# CairoMakie contourf set colour limits

How do I change the limits for my colour scale in a CairoMakie `contourf` plot?

For instance say I want to plot my data on a contour plot, with a colour bar:

``````using CairoMakie

M = rand(10, 10) / 10. # get data ∈ [0, 1] and <<1 to illustrate
fig = CairoMakie.Figure()
ax = Axis(fig[1,1])
cplot = CairoMakie.contourf!(fig[1,1], 1:10, 1:10, M)
Colorbar(fig[1,2], cplot)
fig
``````

How can I change the colour limits here?

Passing `colorrange=(0,1)` as an argument to `countourf` doesn’t work:

``````fig = CairoMakie.Figure()
ax = Axis(fig[1,1])
cplot = CairoMakie.contourf!(fig[1,1], 1:10, 1:10, M, colorrange=(0,1))
Colorbar(fig[1,2], cplot)
fig
``````

Passing `levels=0:0.1:1` as an argument to `contourf` works, but it creates this ugly white border around the plot:

``````fig = CairoMakie.Figure()
ax = Axis(fig[1,1])
cplot = CairoMakie.contourf!(fig[1,1], 1:10, 1:10, M, levels=0:0.1:1)
Colorbar(fig[1,2], cplot)
fig
``````

How can I adjust the colour range without creating a white border?
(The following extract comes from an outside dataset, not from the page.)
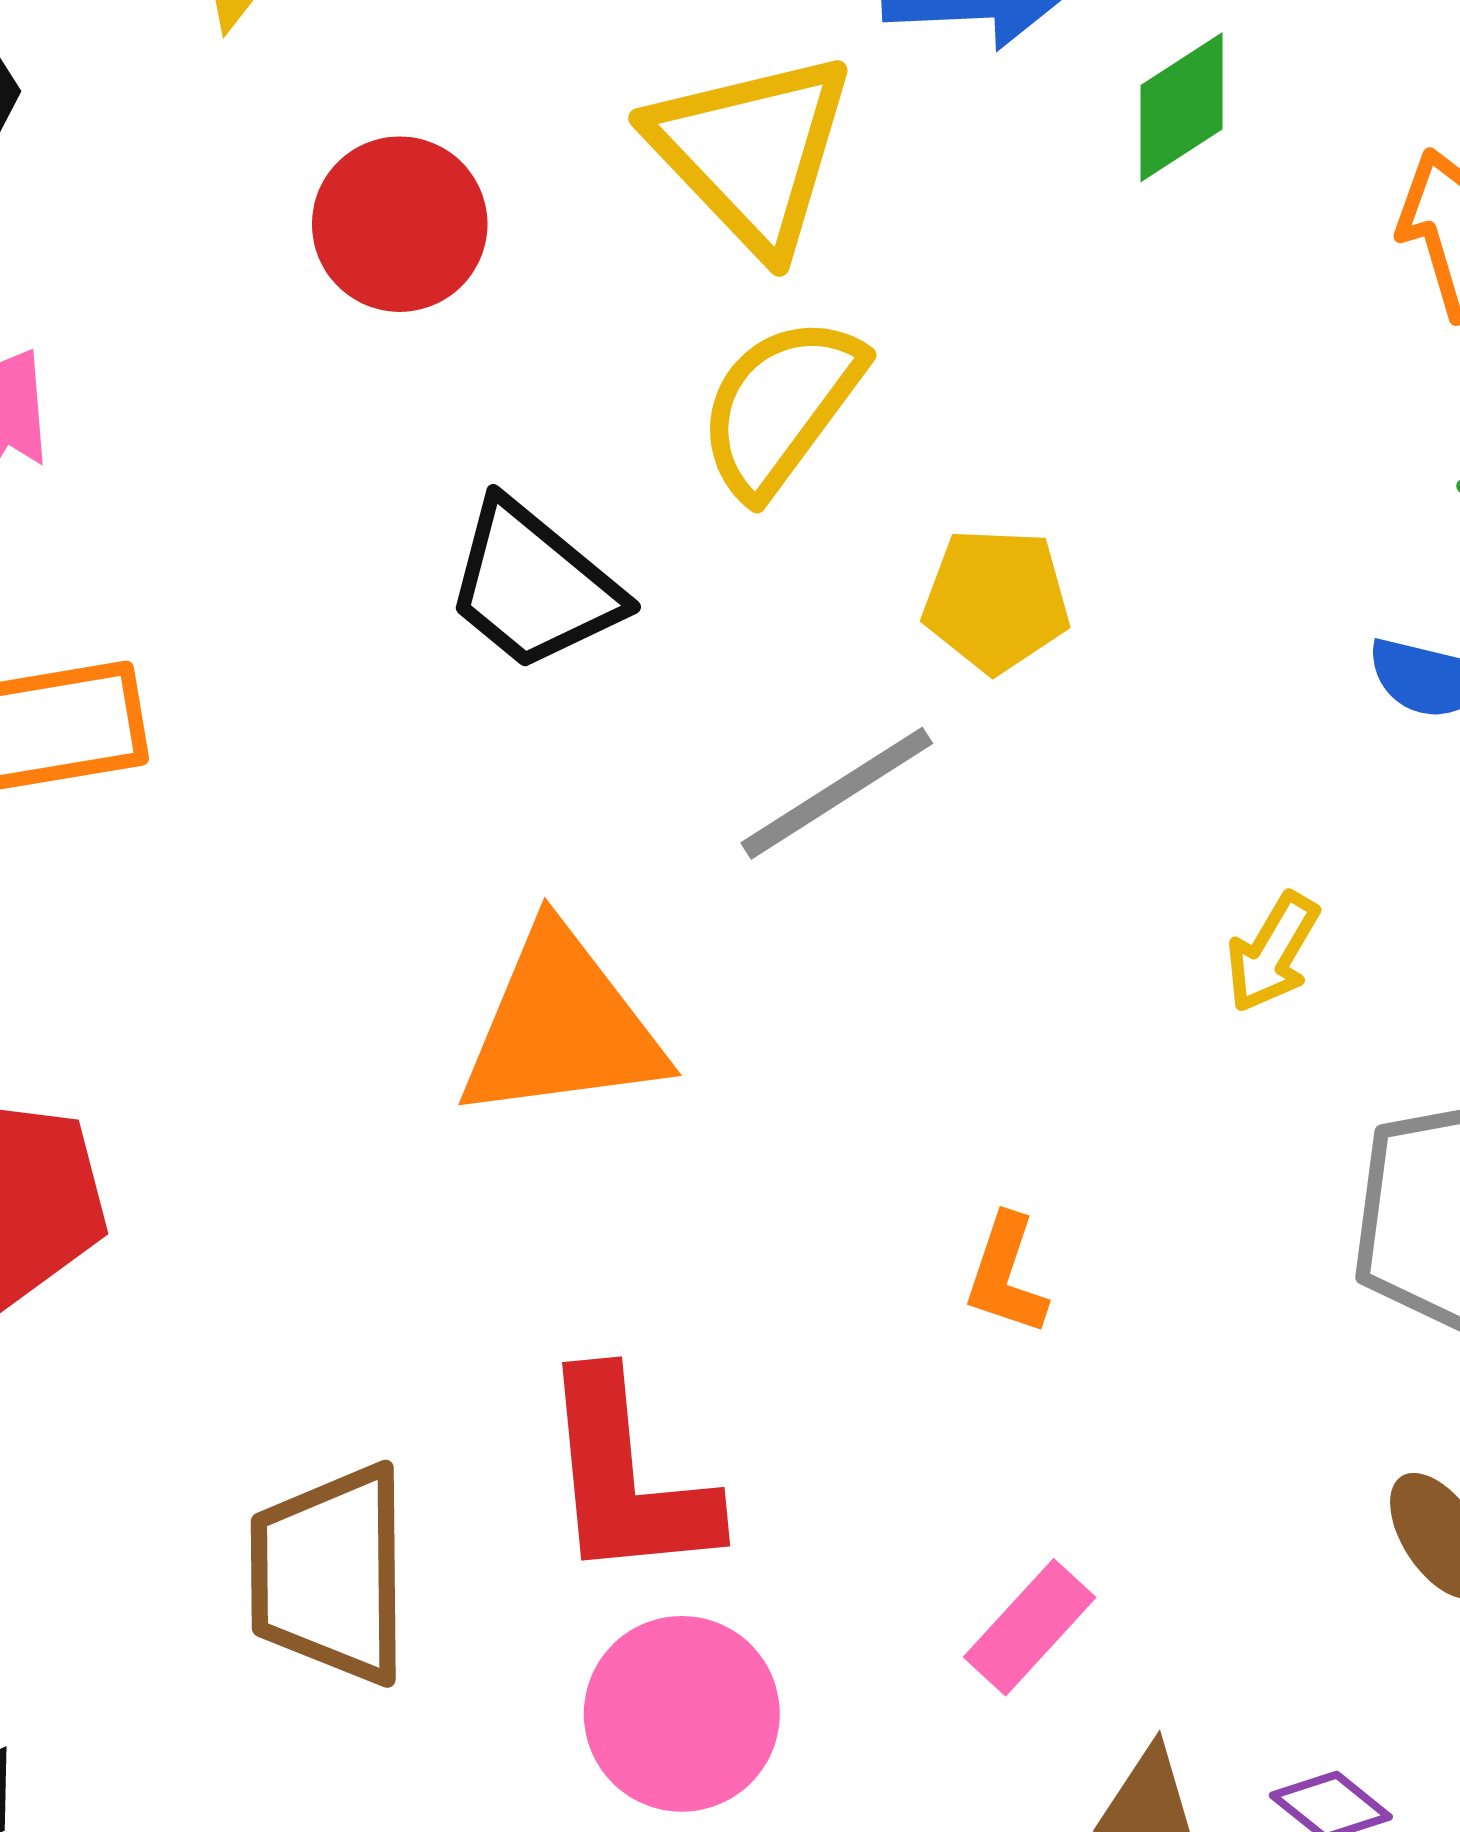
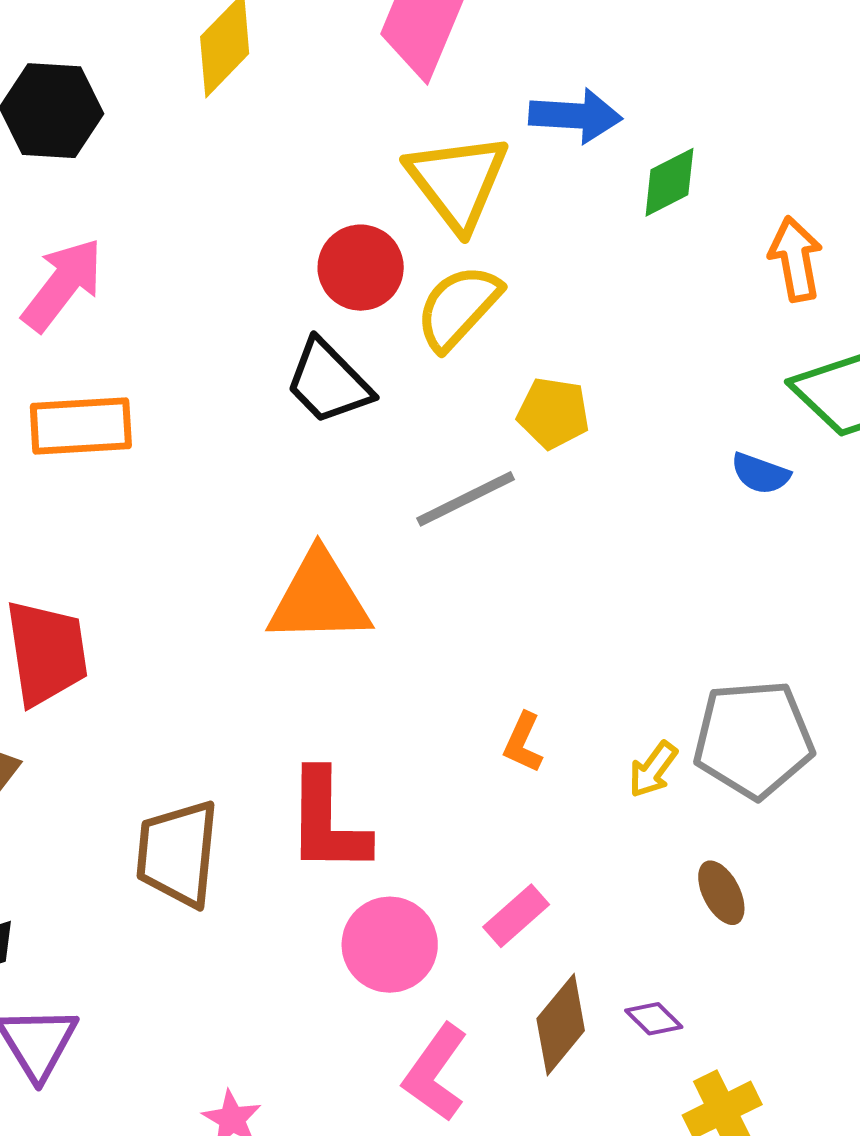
red circle: (400, 224) -> (361, 268), moved
yellow arrow: (1272, 952) -> (653, 769), moved
pink circle: (682, 1714) -> (390, 945), moved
Worth noting that the white border is also present in examples of `Colorbar` on the Makie website: (link)

I’ll admit its very far from an elegant solution, but you can of course always set your axes limits manually, after you use `levels=0:0.1:1`. To make it more generalized, it looks like we can get the correct range from the fields of cplot:

``````
xrange = cplot.input_args[1].val #returns 1:10 here
yrange = cplot.input_args[2].val #returns 1:10 here
xlims!(ax,extrema(xrange))
ylims!(ax,extrema(yrange))
``````

Still, there should be a better solution to this imo. (Why should there even be a white border in this case, that looks like unintended behaviour to me)

1 Like

`tightlimits!(ax)` removes the white border

2 Likes

Excellent, thank you both.

Opened an issue for it, at the very least might get an answer as to whether it’s necessary for something

I think such an issue was already raised the other day… The reason behind it is that I think no margin around a rectangular contourf plot looks better, so that’s the default. But if custom levels are specified, these often result in curvy shapes where not all the data are included. So I made it such that the limits don’t tighten in that case. The heuristic could definitely be improved.

Do you have an example of such curvy shapes? Struggling to visualise the issue

Ah, didn’t see the issue when browsing! Do you have a link to it / issue #? I’ll close my issue as a duplicate

Ah maybe it was just on Slack then

Hmm, why do the axes automatically rescale in the left plot? Feel it makes more sense to plot on the same axes as the original plot, then let the user adjust the axes with `xlims!` and `ylims!`.

Think this’d dodge the present issue because the plot area specified by `levels` is only ever a subset of the plot area shown in the original plot, right? Therefore all the plot specified by `levels` is guaranteed to be in this plot area, and no need to handle curvy shapes etc.

Additionally, is `levels` the only way to control the colour limits?

No the limits are always auto-determined when you plot (unless you fix them via `limits!`, `xlims!`, `ylims!`), the question is just if the margins are also tight or not, and that happens only for a few special plot types like contourf, heatmap, image.